In this article I will focus on X-ray testing and MRI testing.
Given the standard of care in treating post-traumatic injuries, most injured people will have some sort of X-ray testing. While we all know what an X-ray test looks like, it is important to understand the purpose of an X-ray test when representing an injured person. X-ray testing can detect dense materials such as bone or metal, which show up white on X-rays. X-ray testing can also detect fat and muscle, which show up gray on X-ray films. Soft tissue cannot be detected on X-ray testing. As a result, the plaintiff’s attorney needs to be aware that, generally speaking, many of his or her client’s injuries will not show up on the X-ray because they are limited to detecting fractures, infections, arthritis, osteoporosis and bone cancer.

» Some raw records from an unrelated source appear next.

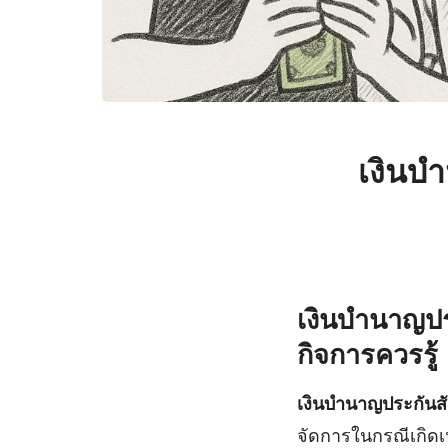
เงินบํ
เงินบํานาญปร
กิจการควรรู้
เงินบํานาญประกันสั
จัดการในกรณีเกิดเห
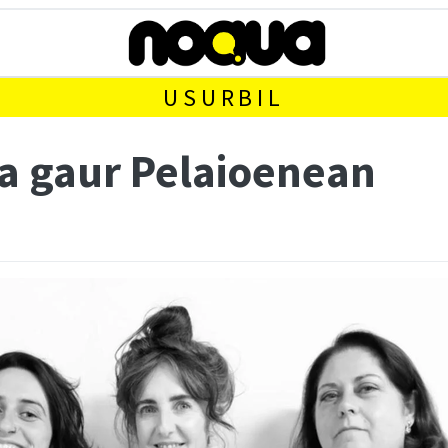
USURBIL
a gaur Pelaioenean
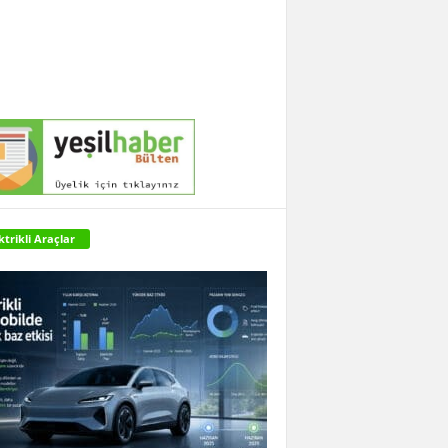
ktrikli Araçlar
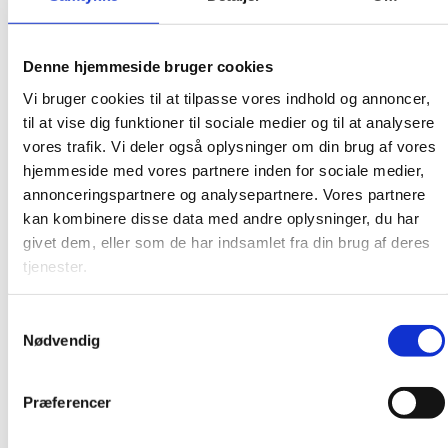
december 2015
november 2015
Denne hjemmeside bruger cookies
oktober 2015
Vi bruger cookies til at tilpasse vores indhold og annoncer,
september 2015
til at vise dig funktioner til sociale medier og til at analysere
august 2015
vores trafik. Vi deler også oplysninger om din brug af vores
juni 2015
hjemmeside med vores partnere inden for sociale medier,
annonceringspartnere og analysepartnere. Vores partnere
april 2015
kan kombinere disse data med andre oplysninger, du har
februar 2015
givet dem, eller som de har indsamlet fra din brug af deres
december 2014
tjenester.
november 2014
august 2014
Samtykkevalg
Nødvendig
maj 2014
april 2014
Præferencer
marts 2014
januar 2014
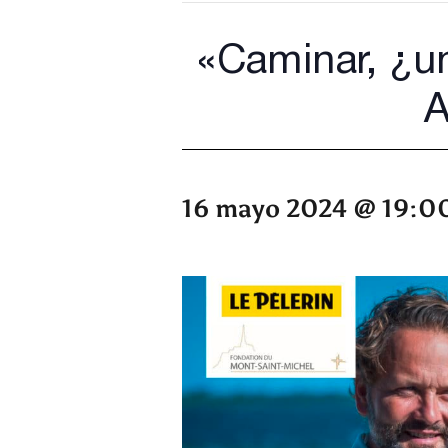
«Caminar, ¿u
A
16 mayo 2024 @ 19:0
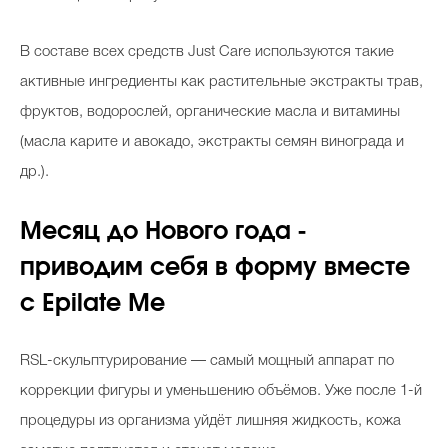
В составе всех средств Just Care используются такие
активные ингредиенты как растительные экстракты трав,
фруктов, водорослей, органические масла и витамины
(масла карите и авокадо, экстракты семян винограда и
др.).
Месяц до Нового года -
приводим себя в форму вместе
с Epilate Me
RSL-скульптурирование — самый мощный аппарат по
коррекции фигуры и уменьшению объёмов. Уже после 1-й
процедуры из организма уйдёт лишняя жидкость, кожа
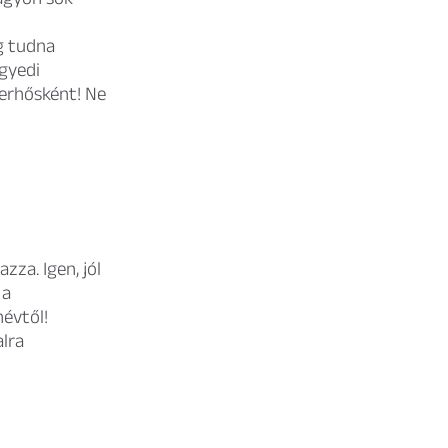
g tudna
egyedi
perhősként! Ne
za. Igen, jól
 a
névtől!
lra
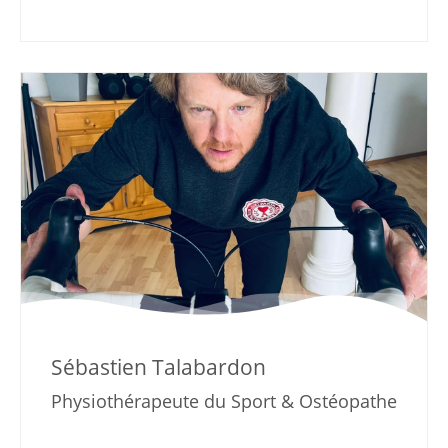
Sébastien Talabardon
Physiothérapeute du Sport & Ostéopathe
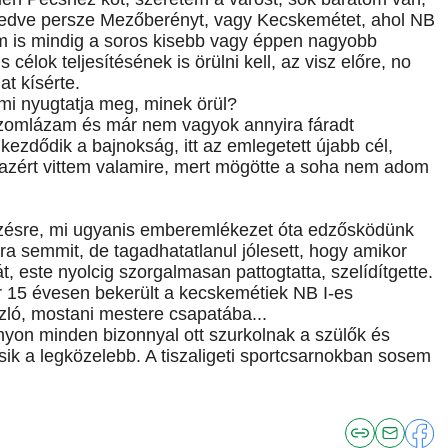
feledve persze Mezőberényt, vagy Kecskemétet, ahol NB
em is mindig a soros kisebb vagy éppen nagyobb
célok teljesítésének is örülni kell, az visz előre, no
at kísérte.
 mi nyugtatja meg, minek örül?
izomlázam és már nem vagyok annyira fáradt
kezdődik a bajnokság, itt az emlegetett újabb cél,
 azért vittem valamire, mert mögötte a soha nem adom
edzésre, mi ugyanis emberemlékezet óta edzősködünk
 semmit, de tagadhatatlanul jólesett, hogy amikor
át, este nyolcig szorgalmasan pattogtatta, szelídítgette.
r 15 évesen bekerült a kecskemétiek NB I-es
ló, mostani mestere csapatába...
ányon minden bizonnyal ott szurkolnak a szülők és
ik a legközelebb. A tiszaligeti sportcsarnokban sosem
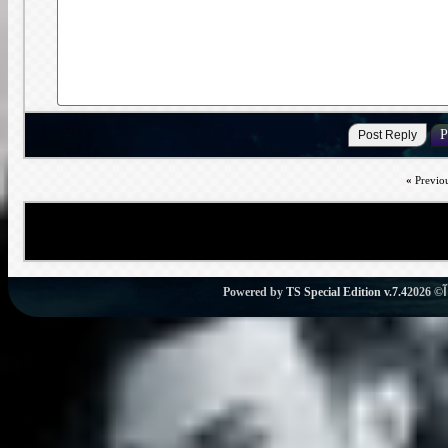
«
Previo
Powered by
TS Special Edition v.7.4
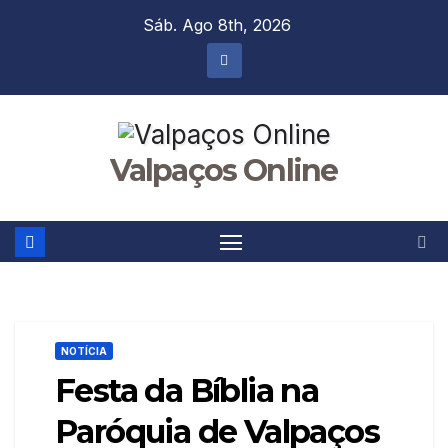
Skip
Sáb. Ago 8th, 2026
to
content
Valpaços Online
NOTÍCIA
Festa da Bíblia na
Paróquia de Valpaços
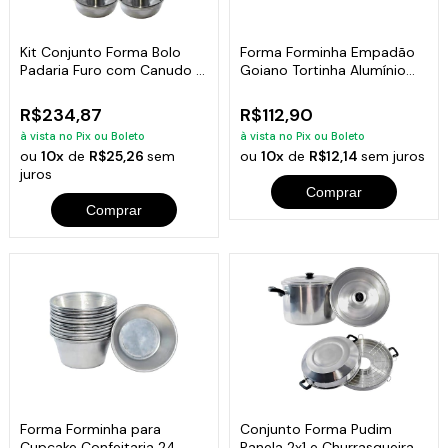
Kit Conjunto Forma Bolo
Forma Forminha Empadão
Padaria Furo com Canudo 8
Goiano Tortinha Alumínio
Unidades
24 Unidades
R$234,87
R$112,90
à vista no Pix ou Boleto
à vista no Pix ou Boleto
ou
10x
de
R$25,26
sem
ou
10x
de
R$12,14
sem juros
juros
Comprar
Comprar
Forma Forminha para
Conjunto Forma Pudim
Cupcake Confeitaria 24
Panela 2x1 e Churrasqueira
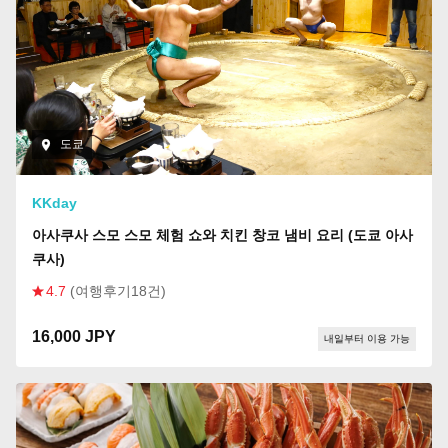
도쿄
KKday
아사쿠사 스모 스모 체험 쇼와 치킨 창코 냄비 요리 (도쿄 아사
쿠사)
4.7
(여행후기18건)
16,000 JPY
내일부터 이용 가능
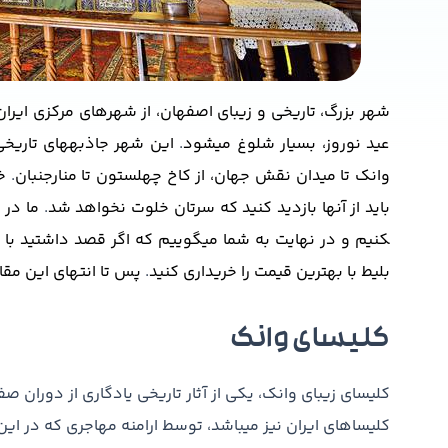
شهر بزرگ، تاریخی و زیبای اصفهان، از شهرهای مرکزی ا
عید نوروز، بسیار شلوغ می
شود
.
این شهر جاذبه
های تاریخی
وانک تا میدان نقش جهان، از کاخ چهلستون تا منارجنبان
.
خ
باید از آنها بازدید کنید که سرتان خلوت نخواهد شد
.
ما در 
کنیم و در نهایت به شما می
گوییم که اگر قصد داشتید با 
بلیط با بهترین قیمت را خریداری کنید
.
پس تا انتهای این مقال
کلیسای وانک
کلیسای زیبای وانک، یکی از آثار تاریخی یادگاری از دوران 
کلیساهای ایران نیز می­باشد، توسط ارامنه مهاجری که در 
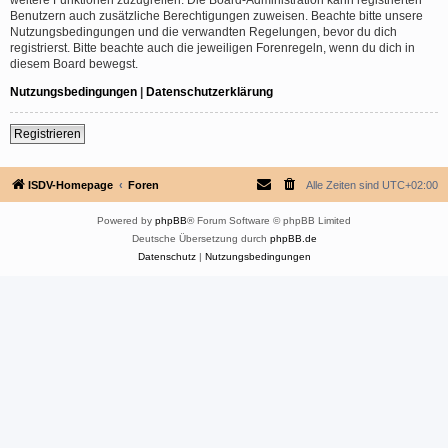
Benutzern auch zusätzliche Berechtigungen zuweisen. Beachte bitte unsere
Nutzungsbedingungen und die verwandten Regelungen, bevor du dich
registrierst. Bitte beachte auch die jeweiligen Forenregeln, wenn du dich in
diesem Board bewegst.
Nutzungsbedingungen
|
Datenschutzerklärung
Registrieren
ISDV-Homepage
Foren
Alle Zeiten sind
UTC+02:00
Powered by
phpBB
® Forum Software © phpBB Limited
Deutsche Übersetzung durch
phpBB.de
Datenschutz
|
Nutzungsbedingungen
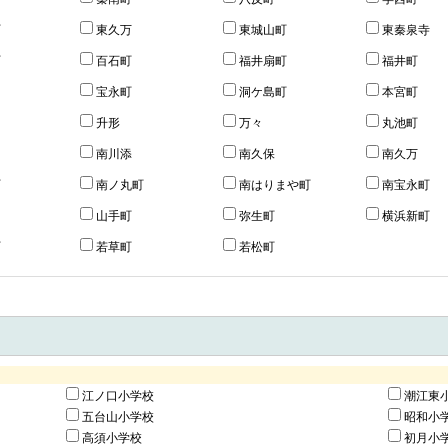
町
東久万
東城山町
東秦泉寺
町
百石町
福井扇町
福井町
宝永町
洞ケ島町
本宮町
升形
万々
丸池町
南川添
南久保
南久万
町
南ノ丸町
南はりまや町
南宝永町
山手町
弥生町
横浜新町
町
若草町
若松町
江ノ口小学校
潮江東
五台山小学校
昭和小
高須小学校
初月小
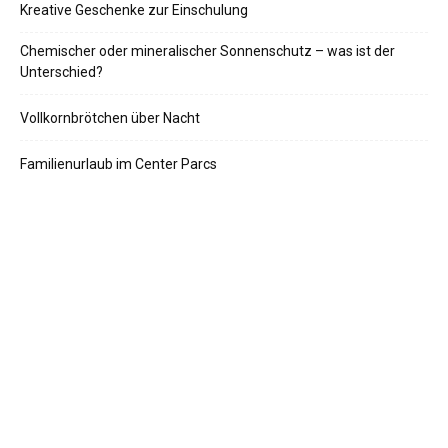
Kreative Geschenke zur Einschulung
Chemischer oder mineralischer Sonnenschutz – was ist der
Unterschied?
Vollkornbrötchen über Nacht
Familienurlaub im Center Parcs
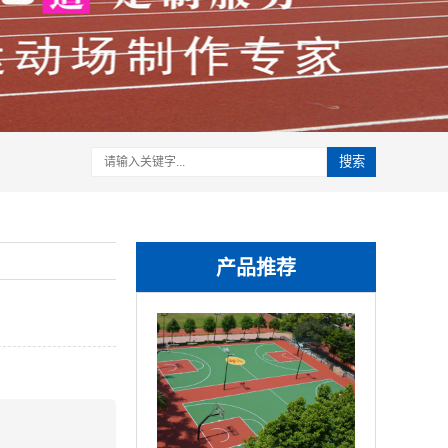
搜索
产品推荐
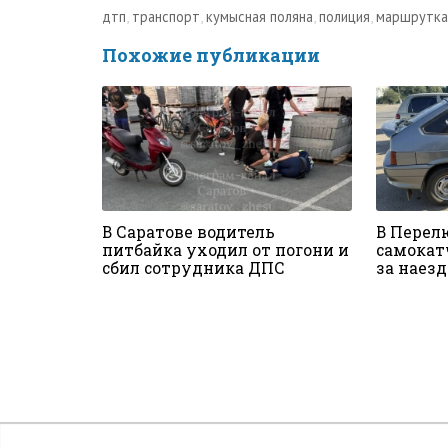
дтп
,
транспорт
,
кумысная поляна
,
полиция
,
маршрутка
Похожие публикации
В Саратове водитель
В Перел
питбайка уходил от погони и
самокат
сбил сотрудника ДПС
за наез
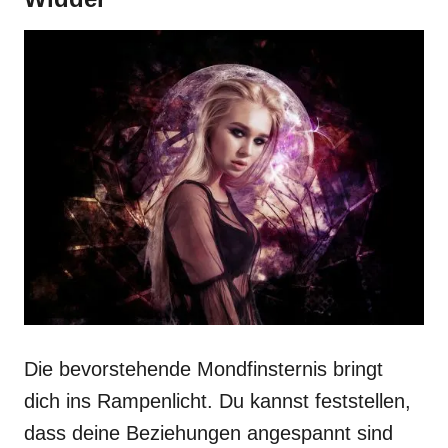
Die bevorstehende Mondfinsternis bringt
dich ins Rampenlicht. Du kannst feststellen,
dass deine Beziehungen angespannt sind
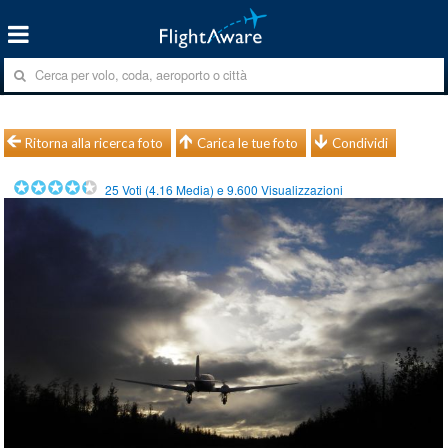
Ritorna alla ricerca foto
Carica le tue foto
Condividi
25
Voti (
4.16
Media) e
9.600
Visualizzazioni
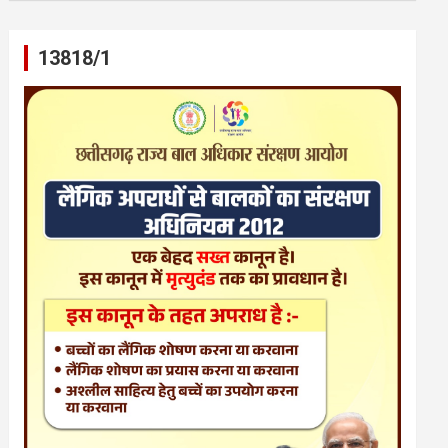
13818/1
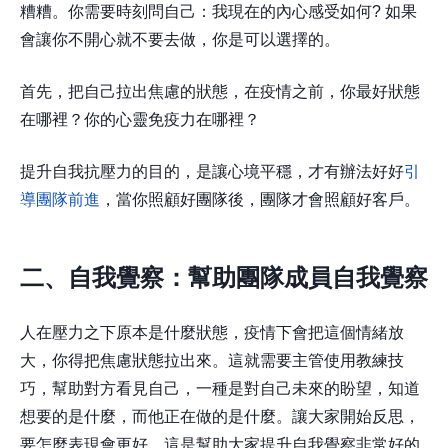
糟糟。你需要時刻問自己：我現在的內心感受如何? 如果
會讓你不開心就不要去做，你是可以選擇的。
首先，把自己拉出焦慮的狀態，在疫情之前，你最好狀態
在哪裡？你的心靈免疫力在哪裡？
提升自我抗壓力的目的，是讓心境平穩，才有辦法好好
引
導團隊前進
，當你照顧好團隊後，團隊才會照顧好客戶。
二、自我覺察：幫助團隊成員自我覺察
人在壓力之下原本是什麼狀態，疫情下會把這個情緒放
大，你得把焦慮狀態拉出來。這就需要主管使用教練技
巧，幫助對方看見自己，一種是對自己未來的盼望，知道
想要的是什麼，而他正在做的是什麼。讓大家開始反思，
要怎麼表現會更好，這是幫助大家提升自我覺察非常好的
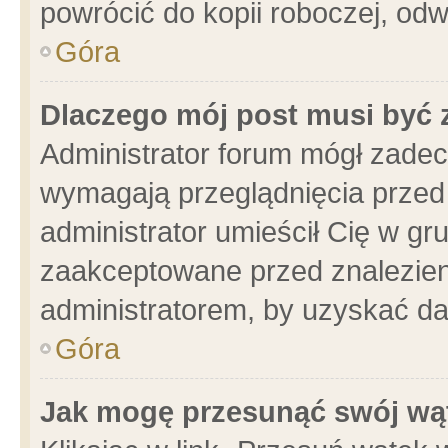
powrócić do kopii roboczej, od
Góra
Dlaczego mój post musi być
Administrator forum mógł zade
wymagają przeglądnięcia przed 
administrator umieścił Cię w gr
zaakceptowane przed znalezieni
administratorem, by uzyskać da
Góra
Jak mogę przesunąć swój wą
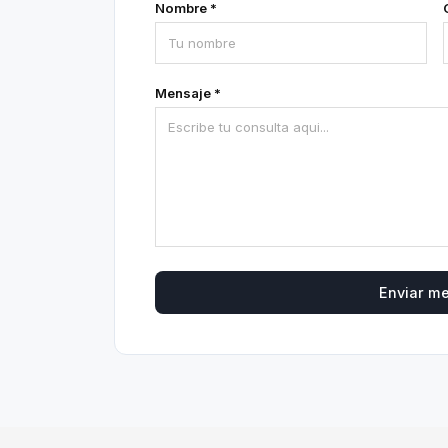
Nombre *
Mensaje *
Enviar m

One common finding in a post-traumatic setting that the plaintiff’s attorney will encounter is straightening of the normal cervical lordosis or straightening of the normal lumbar lordosis. The cervical lordosis is the normal curvature of the neck and the lumbar lordosis is the normal curvature of the lower back. Many times after an injury, X-ray reports will indicate that the patient had straightening of the normal lordosis. This is objective evidence of muscle spasm and, in turn, objective evidence of a traumatic insult to that portion of the body.
Many times the defense expert will attempt to minimize the effect of this abnormal finding by claiming it could be merely be due to patient positioning. The plaintiff’s attorney should not accept this response and should be prepared to cross-examine the defense expert taking this position.
Here is an example of a way to attack this position:
“Doctor, isn’t it true that in the emergency room the plaintiff underwent a cervical spine X-ray which demonstrated straightening of the normal cervical lordosis?”
“Can we agree this is objective evidence of muscle spasm in the neck immediately after the accident?”
“Not necessarily, it could have been due to patient positioning.”
“Well, doctor, you would agree that the radiology tech who performed this study was employed at a major university hospital and presumably performs hundreds, if not thousands of these tests per year, correct?”
“Can we agree that the tech probably understood the importance of proper positioning in the test?”
“Then wouldn’t you agree that it was more likely due to muscle spasm than improper patient positioning on the X-ray table?”
“More likely, yes.”
Unlike X-ray testing, in almost all personal injury cases, MRI testing can be critical to determining the nature and extent of a post-traumatic injury. MRI stands for magnetic reasonance imaging and, except for observations during surgery, it is generally considered the gold standard for detecting many types of post-traumatic injuries.
Similar to X-ray testing, MRI testing can also detect fractures, infections, arthritis, osteoporosis and bone cancer. However, more importantly, MRI testing can detect injuries to the soft tissue. Although soft tissue can be more inclusive, for our purposes, soft tissue is ligaments (tissues connecting bones), menisci (tissues absorbing shock between bones), tendons (tissues connecting muscle to the bone) and intervertebral discs (gelatinous substance between the vertebrae in the spine that allows for slight movement of the vertebrae and holds the vertebrae together).
The plaintiff’s attorney needs to know what to look for when reading MRI reports. For instance, the plaintiff’s attorney may know that his client has an injury to his shoulder and that the client has undergone a shoulder MRI. The radiologist interpreting the film will not say that the patient has a rotator cuff tear. Rather, the radiologist will examine the four tendons that compose the rotator cuff — the supraspinatus tendon, the infraspinatus tendon, the teres minor tendon and the subscapularis tendon. In a post-traumatic setting, in a common report the radiologist will indicate that he or she recognizes a complete or partial tear of the supraspinatus tendon. If the radiologist forms this impression, this is a rotator cuff tear. If any of the tendons of the rotator cuff are torn it is considered a rotator cuff tear. From a statistical standpoint, in a post-traumatic setting it will almost always be the supraspinatus tendon that is torn in a trauma. This is a biomechanical argument that is best saved for another article.
The plaintiff’s attorney must also understand the terminology with respect to the intervertebral discs in the spine. Generally speaking, a serious post-traumatic injury to the spine involves something called a herniated disc. A true herniated disc is where the nucleus pulposus escapes its outer housing, the annulus fibrosis and encroaches into the surrounding space in the spine.
Just because a disc has been herniated does not necessarily mean it will have clinical significance to the patient. When reading these reports it is important for the attorney to note whether or not the disc is impinging or touching the adjacent nerve roots or the spinal cord. This could signal a very large injury and a very significant case. In any event, it is not necessarily true that a disc needs to impinge or touch the adjacent nerve root or of the spinal cord for it to have a significant effect on the injured party. Over time the experienced plaintiff’s practitioner will develop an effective line of questioning to address all potential types of herniated discs.